Having made that file we can run DS (this assumes you have successfully installed the leafcutter R package as described under Installation above)

../scripts/leafcutter_ds.R --num_threads 4 ../example_data/testYRIvsEU_perind_numers.counts.gz example_geuvadis/groups_file.txt

Running ../scripts/leafcutter_ds.R -h will give usage info for this script. Here have included an exon_file: this is optional but allows LeafCutter to annotate clusters according to which gene they correspond to. An example exon file for hg19 derived from GENCODE v19 is included with LeafCutter. The exons file should have the following columns: chr, start, end, strand, gene_name. We provide a helper script gtf_to_exons.R which will convert a .gtf to the required format. I’m also hosting the exon file for GRCh38 GENCODE v.31 here.

Two tab-separated text files are output:

  • leafcutter_ds_cluster_significance.txt. This shows per cluster p-values for there being differential intron excision between the two groups tested. The columns are
    1. cluster: the cluster id
    2. Status: whether this cluster was a) successfully tested b) not tested for some reason (e.g. too many introns) c) there was an error during testing - this should be rare.
    3. loglr: log likelihood ratio between the null model (no difference between the groups) and alternative (there is a difference)
    4. df: degrees of freedom, equal to the number of introns in the cluster minus one (assuming two groups)
    5. p: the resulting (unadjusted!) p-value under the asymptotic Chi-squared distribution. We just use p.adjust( ..., method="fdr") in R to control FDR based on these.
  • leafcutter_ds_effect_sizes.txt. This shows per intron effect sizes between the groups, with columns:
    1. intron: this has the form chromosome:intron_start:intron_end:cluster_id
    2. log effect size (as fitted by LeafCutter).
    3. Fitted usage proportion in condition 1.
    4. Fitted usage proportion in condition 2.
    5. DeltaPSI: the difference in usage proprotion (condition 2 - condition 1).
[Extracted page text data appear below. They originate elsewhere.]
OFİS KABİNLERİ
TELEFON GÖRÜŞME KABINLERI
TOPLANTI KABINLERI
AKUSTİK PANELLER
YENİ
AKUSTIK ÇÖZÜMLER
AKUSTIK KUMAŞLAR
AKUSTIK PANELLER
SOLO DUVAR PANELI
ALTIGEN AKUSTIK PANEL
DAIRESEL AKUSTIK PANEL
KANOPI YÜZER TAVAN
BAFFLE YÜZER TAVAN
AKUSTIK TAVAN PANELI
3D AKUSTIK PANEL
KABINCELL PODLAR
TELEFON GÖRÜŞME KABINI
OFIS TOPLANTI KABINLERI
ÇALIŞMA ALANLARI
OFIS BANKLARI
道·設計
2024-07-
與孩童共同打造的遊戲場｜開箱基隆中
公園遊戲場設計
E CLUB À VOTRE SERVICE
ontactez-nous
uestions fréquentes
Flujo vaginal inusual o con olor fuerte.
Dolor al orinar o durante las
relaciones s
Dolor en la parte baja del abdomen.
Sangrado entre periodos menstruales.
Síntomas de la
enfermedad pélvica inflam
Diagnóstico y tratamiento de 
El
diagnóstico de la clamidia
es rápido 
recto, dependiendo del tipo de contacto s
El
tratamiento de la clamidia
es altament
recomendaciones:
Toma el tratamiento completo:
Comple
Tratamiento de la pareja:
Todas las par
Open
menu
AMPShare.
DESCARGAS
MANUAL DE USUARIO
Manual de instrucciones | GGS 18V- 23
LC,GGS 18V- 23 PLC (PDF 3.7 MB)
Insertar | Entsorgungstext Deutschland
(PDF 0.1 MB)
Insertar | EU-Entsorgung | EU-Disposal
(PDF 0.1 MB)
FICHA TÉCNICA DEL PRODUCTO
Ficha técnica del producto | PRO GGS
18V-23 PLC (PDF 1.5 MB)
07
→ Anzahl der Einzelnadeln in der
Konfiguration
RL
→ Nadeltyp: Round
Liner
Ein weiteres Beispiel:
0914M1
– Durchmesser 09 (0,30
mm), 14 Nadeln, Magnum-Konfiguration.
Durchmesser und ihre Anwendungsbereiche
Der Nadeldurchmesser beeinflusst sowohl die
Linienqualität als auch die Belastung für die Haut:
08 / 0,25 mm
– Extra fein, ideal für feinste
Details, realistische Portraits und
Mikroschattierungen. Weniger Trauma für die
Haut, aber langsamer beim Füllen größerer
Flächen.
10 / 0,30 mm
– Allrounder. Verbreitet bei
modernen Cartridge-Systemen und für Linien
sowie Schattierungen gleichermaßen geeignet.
Note that in general this will have the same sign as the log effect size but in some cases the sign may change as a result of larger changes for other introns in the cluster.

Including confounders

To control for confounders/covariates (e.g. batch, RIN) in the DS you can include them as additional columns in the groups_file file, after the sample names and two-group factor to be tested. Numeric values will be treated as such, so use non-numeric values if you want a categorical variable/factor, e.g. batch1, batch2 etc.

Calibration, FDR and small sample sizes

The Benjamini-Hochberg FDR control we use assumes p-values are well-calibrated, i.e. under the null hypothesis of no difference between conditions p-values are truly uniformly distributed. Our experiments suggest that at least down to 4 vs. 4 comparisons LeafCutter remains well calibrated. For example, the qq plot for 4 brain vs 4 muscle from the LeafCutter paper:

Proceed with caution if you have fewer than 4 samples per group. Such analyses can be performed changing the -i (minimum samples per intron) and -g (minimum samples per group) options in leafcutter_ds.R, e.g. -i 4 -g 2 for 2 versus 2 comparisons (default is currently -i 5 -g 3). In principle you could even do 1 vs. 1 comparisons, further discussion here.

If the precision of the FDR estimates are particularly important for your application it may be worth considering performing a permutation analysis. Currently you need to do this manually (e.g. by permuting the labeling in your groups_file) but if there is demand we’ll consider implementing permutations as a built-in feature. Note that in general permutation analysis doesn’t allow you to include confounders.

Step 4. Plotting splice junctions

This will make a pdf with plots of the differentially spliced clusters detected at an FDR of 5%.

../scripts/ds_plots.R -e ../leafcutter/data/gencode19_exons.txt.gz ../example_data/testYRIvsEU_perind_numers.counts.gz example_geuvadis/groups_file.txt leafcutter_ds_cluster_significance.txt -f 0.05

However, we find these plots somewhat hard to interpret. As a solution we provide a LeafCutter shiny app called leafviz allowing interactive visual interrogation of your results. Go to the Visualization tab to learn how to feed the LeafCutter output into the shiny app.